> **EXERCISE INSTRUCTIONS**: Using the listing below, please gather every line containing the word "consumati".

> **GIVEN INFORMATION**:
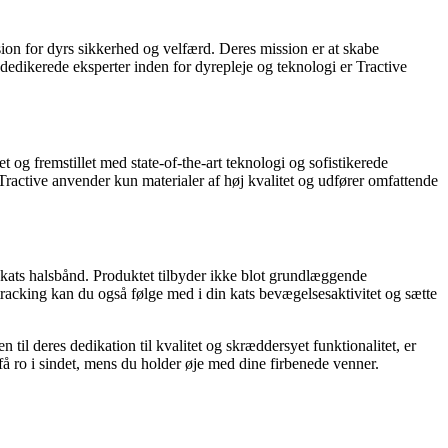
on for dyrs sikkerhed og velfærd. Deres mission er at skabe
dedikerede eksperter inden for dyrepleje og teknologi er Tractive
t og fremstillet med state-of-the-art teknologi og sofistikerede
Tractive anvender kun materialer af høj kvalitet og udfører omfattende
rt kats halsbånd. Produktet tilbyder ikke blot grundlæggende
tracking kan du også følge med i din kats bevægelsesaktivitet og sætte
 til deres dedikation til kvalitet og skræddersyet funktionalitet, er
få ro i sindet, mens du holder øje med dine firbenede venner.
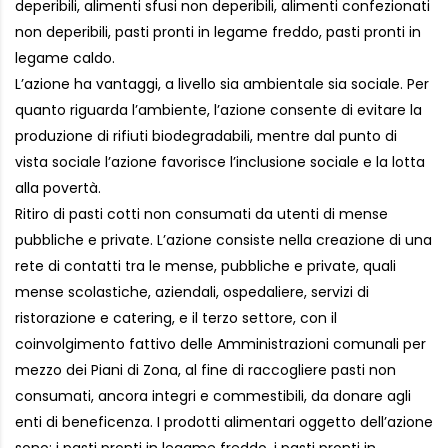
deperibili, alimenti sfusi non deperibili, alimenti confezionati
non deperibili, pasti pronti in legame freddo, pasti pronti in
legame caldo.
L’azione ha vantaggi, a livello sia ambientale sia sociale. Per
quanto riguarda l’ambiente, l’azione consente di evitare la
produzione di rifiuti biodegradabili, mentre dal punto di
vista sociale l’azione favorisce l’inclusione sociale e la lotta
alla povertà.
Ritiro di pasti cotti non consumati da utenti di mense
pubbliche e private. L’azione consiste nella creazione di una
rete di contatti tra le mense, pubbliche e private, quali
mense scolastiche, aziendali, ospedaliere, servizi di
ristorazione e catering, e il terzo settore, con il
coinvolgimento fattivo delle Amministrazioni comunali per
mezzo dei Piani di Zona, al fine di raccogliere pasti non
consumati, ancora integri e commestibili, da donare agli
enti di beneficenza. I prodotti alimentari oggetto dell’azione
sono: i pasti pronti in legame freddo, i pasti pronti in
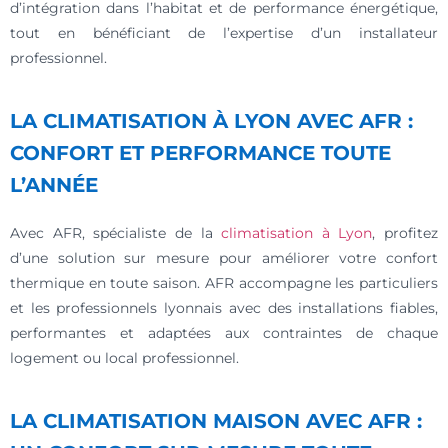
d’intégration dans l’habitat et de performance énergétique,
tout en bénéficiant de l’expertise d’un installateur
professionnel.
LA CLIMATISATION À LYON AVEC AFR :
CONFORT ET PERFORMANCE TOUTE
L’ANNÉE
Avec AFR, spécialiste de la
climatisation à Lyon
, profitez
d’une solution sur mesure pour améliorer votre confort
thermique en toute saison. AFR accompagne les particuliers
et les professionnels lyonnais avec des installations fiables,
performantes et adaptées aux contraintes de chaque
logement ou local professionnel.
LA CLIMATISATION MAISON AVEC AFR :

> **SOLUTION FOR THIS EXERCISE**:
Ritiro di pasti cotti non consumati da utenti di mense
consumati, ancora integri e commestibili, da donare agli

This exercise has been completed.